I’ve got at least two or three Raspberry Pi’s floating around my house, in a box with old versions of RetroPie on them. After I built my own Raspberry Pi tabletop arcade, they’ve been waiting for a purpose.
Then I saw this YouTube video:
It got me thinking – could I possibly turn an old Pi into something profitable? Short answer, not likely. The video above even states such. BUT – could we do it anyway and possibly learn something along the way? ABSOLUTELY. So, what are we waiting for?
The Process
I’ll spare you all the long and in depth details on how to set this up, the video above explains a lot of it, and very well. Let’s go over a few of the things I did in my particular setup that weren’t covered in his video.
Missing Scripts
In the video, he runs a couple of scripts – sudo apt update & sudo apt install – that appear to handle putting everything into his pi that you need. In my experience, that wasn’t the case. There were a few scripts missing: git, cmake, and a couple others. These scripts are required to make your rig mine – so you won’t be able to get too far without it.
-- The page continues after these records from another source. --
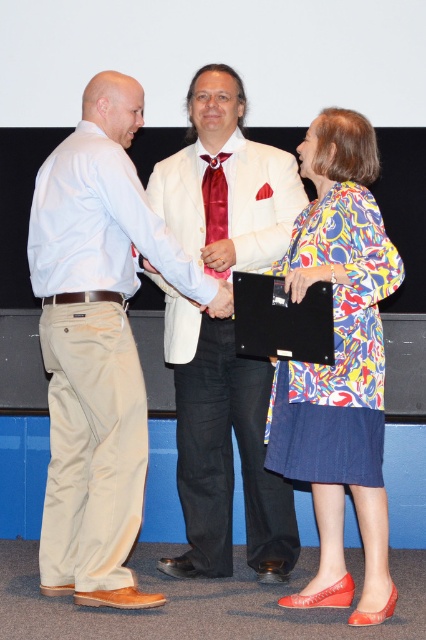 Question: Among these objects, which one is farthest from the camera?

Choices:
 (A) white satin suit at center
 (B) satin red tie at center

Answer: (B)

Question: Is white satin suit at center above satin red tie at center?

Choices:
 (A) yes
 (B) no

Answer: (B)

Question: Is khaki cotton pants at left bigger than white satin suit at center?

Choices:
 (A) yes
 (B) no

Answer: (A)

Question: Can you confirm if white satin suit at center is wider than satin red tie at center?

Choices:
 (A) no
 (B) yes

Answer: (B)

Question: Which point is farther to the camera?

Choices:
 (A) (127, 212)
 (B) (238, 445)
 (C) (337, 225)

Answer: (B)

Question: Which object is positioned closest to the printed silk blouse at center?

Choices:
 (A) white satin suit at center
 (B) khaki cotton pants at left

Answer: (A)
This line should cover anything you might be missing:
sudo apt install git build-essential cmake libuv1-dev libssl-dev libhwloc-dev
Additional Scripts
There is one other script that I included at the suggestion of my good buddy @ascaryrobot – TMUX, or Terminal Multiplexer. The reason for this is pretty simple, if I want to SSH into my rig from elsewhere on my network to check on it, the new connection would stop the Pi and make it wait for new instructions. Likewise, closing out of the Command Prompt where the initial directive was given, would also stop the process.
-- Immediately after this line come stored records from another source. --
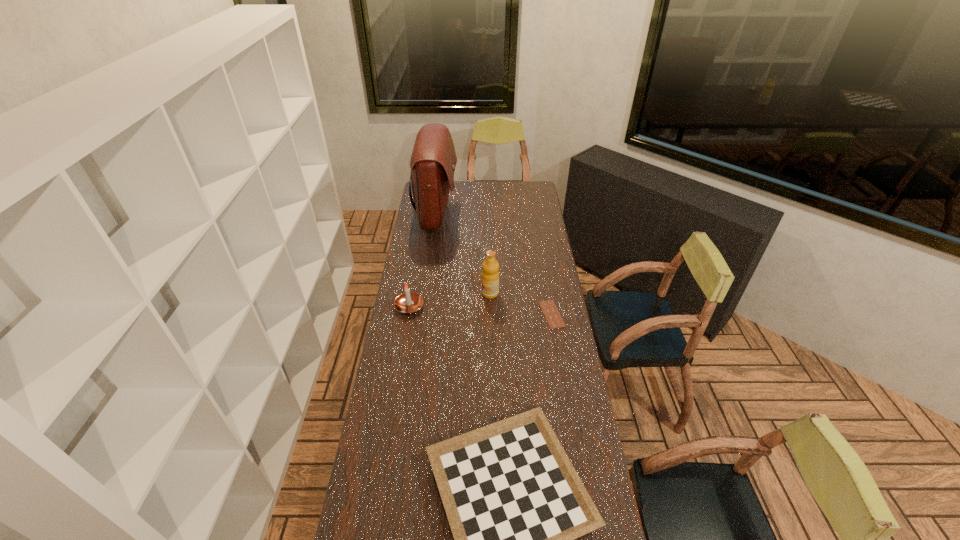 Where is `vacant space located on the left of the shortest object`? The width and height of the screenshot is (960, 540). vacant space located on the left of the shortest object is located at coordinates (474, 314).

Where is `object that is at the far edge`? object that is at the far edge is located at coordinates (433, 160).

Locate an element on the screen. satchel that is at the left edge is located at coordinates (433, 160).

Where is `candle that is at the left edge`? candle that is at the left edge is located at coordinates (408, 302).

The width and height of the screenshot is (960, 540). I want to click on object present at the right edge, so click(x=554, y=320).

Locate an element on the screen. This screenshot has width=960, height=540. object positioned at the far left corner is located at coordinates (433, 160).

In the image, there is a desktop. Identify the location of vacant space at the left edge. The width and height of the screenshot is (960, 540). (403, 415).

Where is `free space at the right edge of the desktop`? Image resolution: width=960 pixels, height=540 pixels. free space at the right edge of the desktop is located at coordinates (561, 357).

You are a GUI agent. You are given a task and a screenshot of the screen. Output one action in this format:
    pyautogui.click(x=<x>, y=<y>)
    Task: Click on the blank region between the satchel and the second tallest object
    This screenshot has height=540, width=960.
    Given the screenshot: What is the action you would take?
    pyautogui.click(x=464, y=254)

This screenshot has height=540, width=960. What are the coordinates of `vacant area that lies between the candle and the fruit juice` in the screenshot? It's located at (449, 300).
TMUX gives me the ability to keep the pi running its glorious 10H/s (its actually laughably slow) even while I disconnect or reconnect from any machine on my network. The beauty of it is through their way of connecting to sessions. When your running TMUX and close out of command line, its not actually stopping the session – just detaching from it. So, if I wanted to log in later from another machine, I SSH in and tell it to attach to that session from earlier and I can peek in on whats going on.
This will help tremendously with my uptime for the rig, even if all this only ends up costing me money.